ロケット社レッドフィン社を買収

(経済レポートを要約)

住宅ローン大手のロケットモーゲージ社のホールディングカンパニーであるロケット社は不動産ポータル大手レッドフィン社を17億5000万ドルで買収すると発表した。ロケットモーゲージ社は元 Quicken社である。
ロケット社CEOバランクリシュナ氏は「レッドフィン社はAIを活用して不動産情報を提供するポータル大手であるとともに仲介会社でもある。取扱物件情報は1億件、ユーザー数は5000万人、数千人の優秀なエージェント、4ペタバイトに及ぶデータを誇っている。一方ロケット社は40年に及ぶ住宅ローンを全米3000以上の郡に提供する住宅ローンでは代表的な企業である。両社の統合はWINWINだといえる。」 と述べている。

ロケット社にとってのメリットは以下のようになる。
1. ロケット社のシステムにレッドフィン社の5000万人に及ぶメンバーが加わる。レッドフィン社が有する年間売買件数 100 万件、2200人のエージェント、42州での営業体制によってロケット社の
市場における存在は巨大になる。
2. 住宅ローン売上は相当な伸びが期待できる。
3. 4ペタバイトに及ぶレッドフィン社のデータによりロケット社はさらにDXを促進できる。
4. 経営統合によって1億4000万ドルの経費削減、6000万ドルのレッドフィンエージェントによる
住宅ローン営業利益を合わせて2億ドルのプラス効果がある。

ロケット社はレッドフィン社買収によりこれまでの住宅ローン事業一筋から仲介販売、ポータルを含めた 住宅不動産ワンストップ総合企業を目指そうとしている。 ロケット社の住宅ローン事業におけるシェアは現在4%でトップのUWM(United Wholesale Mortgage)社にかなり差を開けられている。買収によって同社シェアを16%くらいまでに伸ばすことが可能だと関係者は見ている。

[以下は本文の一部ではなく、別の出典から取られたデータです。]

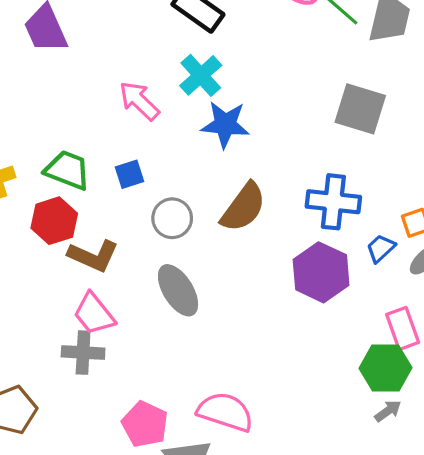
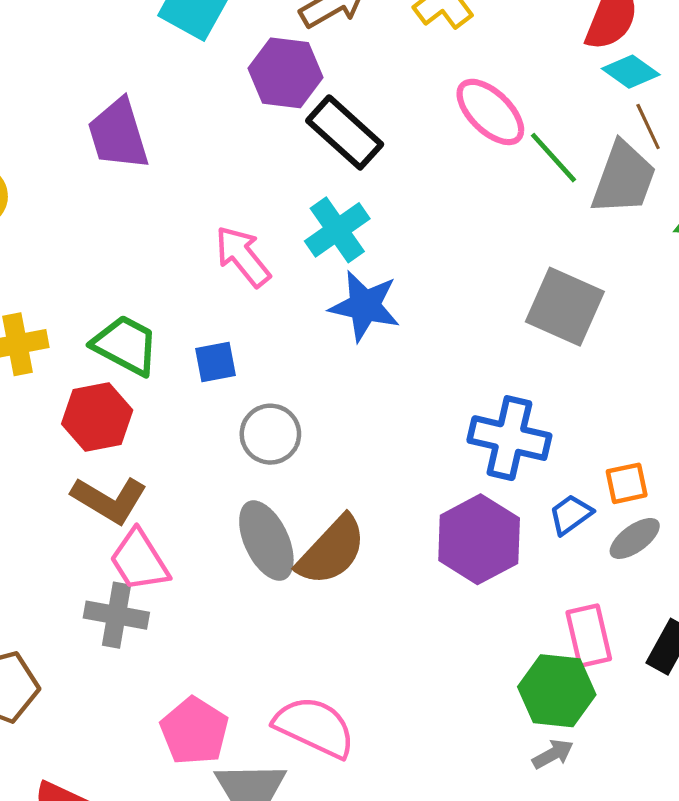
brown semicircle: (243, 207) -> (331, 551), moved
brown L-shape: (93, 256) -> (109, 500), moved

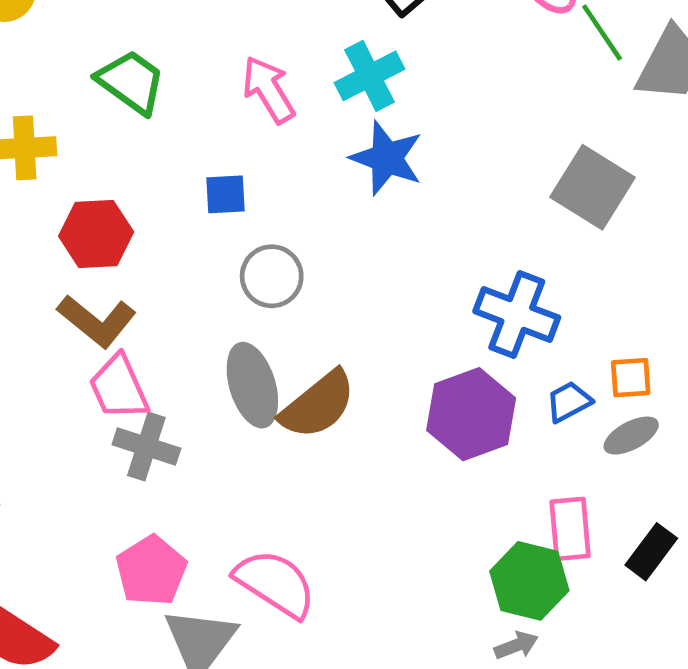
green trapezoid: (125, 345) -> (131, 82), moved
gray cross: (116, 615) -> (146, 446), moved

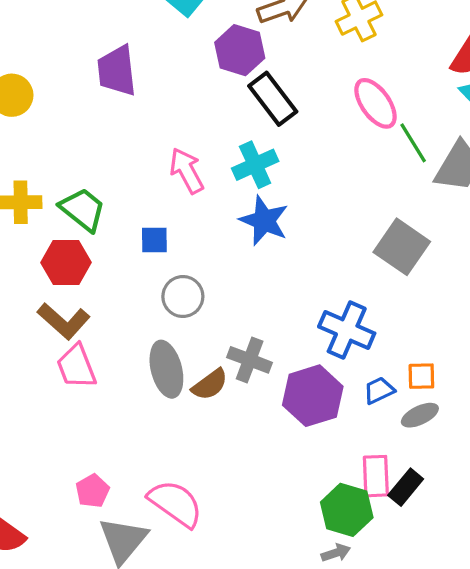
green trapezoid: (131, 82) -> (83, 209), moved
brown semicircle: (318, 405) -> (210, 384), size x0.7
gray cross: (146, 446) -> (250, 360), moved
black rectangle: (651, 552) -> (406, 487), moved
pink pentagon: (151, 571) -> (92, 491), size x0.7

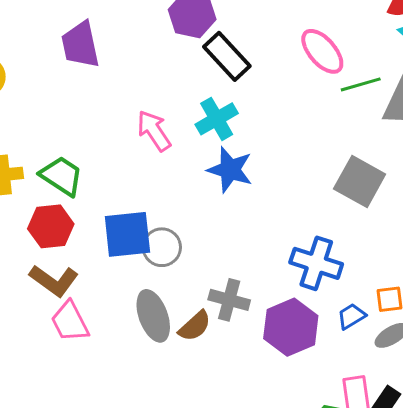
green line: (413, 143) -> (361, 84), turned -69
blue square: (154, 240) -> (127, 234), moved, size x1.8

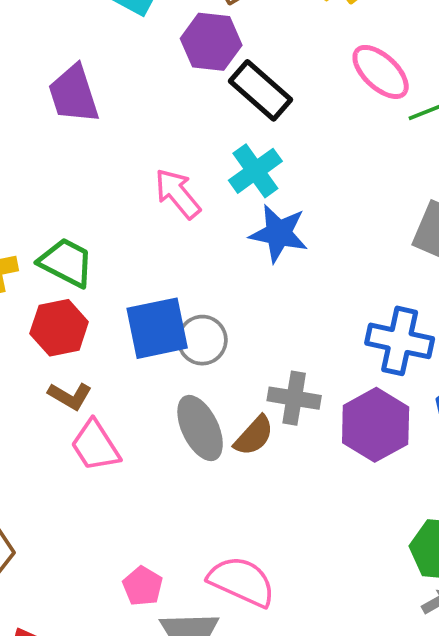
brown L-shape: (54, 281) -> (70, 396), size x0.7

住宅販売仲介、住宅ローンサービスの両ビジネスは、高金利、価格高騰、取引件数激減によって大きく売 上が下落している。2社の中でレッドフィン社は特に大きな影響を受けて厳しい経営状況に陥っている。 両社株式時価総額を見ると、ロケット社はピーク時556億ドル、現在266億ドル、一方レッドフィン社はピーク時100億ドル、現在12億ドルとレッドフィン社の落ち込みが著しい。レッドフィン社はここ数年で毎年数百人単位の解雇を断行しているが、市場が一向に回復しないため経営状況が一向に改善していない。

レッドフィン社CEOグレンケルマン氏によると、「自社買取モデルであるiBuyerプログラムがうまくいかず不良債権を含めた事業を整理するために多額の損失が複数年にわたって発生したことが経営危機を招いた。一時買取物件は3億5000万ドルを超えており、自社の現金化または購入資金も借入した分もあったため資金繰りが急速に悪化した。不良債権となった買取り物件を処理するためにかなりのディスカウントをして売却したことが経営に響いた。」と説明している。

買収によりロケット社は住宅ローン事業における更なる成長でトップを目指すとともに、ポータルや仲介業も含めた不動産総合企業としてトップのZillow社を標的に捉えるという狙いも見えてきた。